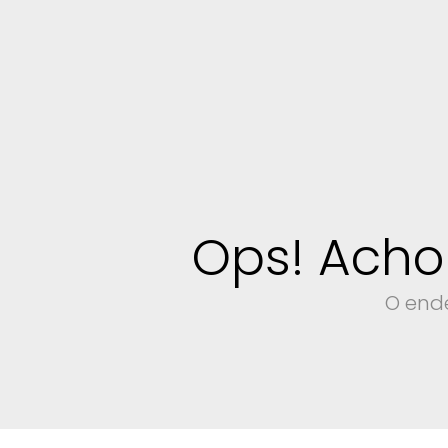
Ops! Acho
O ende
---
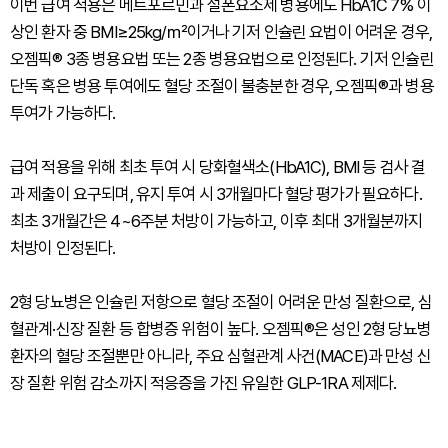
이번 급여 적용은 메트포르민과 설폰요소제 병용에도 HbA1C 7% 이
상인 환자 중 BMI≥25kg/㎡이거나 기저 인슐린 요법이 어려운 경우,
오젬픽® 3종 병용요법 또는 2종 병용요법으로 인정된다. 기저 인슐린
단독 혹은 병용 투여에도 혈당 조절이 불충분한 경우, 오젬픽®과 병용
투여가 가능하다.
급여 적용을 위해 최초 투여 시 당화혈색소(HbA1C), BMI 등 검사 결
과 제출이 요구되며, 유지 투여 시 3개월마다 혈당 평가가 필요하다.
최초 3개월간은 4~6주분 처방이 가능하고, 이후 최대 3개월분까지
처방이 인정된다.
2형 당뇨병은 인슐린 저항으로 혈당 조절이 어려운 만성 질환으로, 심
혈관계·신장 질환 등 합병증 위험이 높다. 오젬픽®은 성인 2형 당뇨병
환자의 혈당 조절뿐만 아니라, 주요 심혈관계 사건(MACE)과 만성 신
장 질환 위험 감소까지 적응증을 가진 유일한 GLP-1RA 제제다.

Task description: Report how many lines of the entries above contain "인정된다", and give no other output.

Written response: 2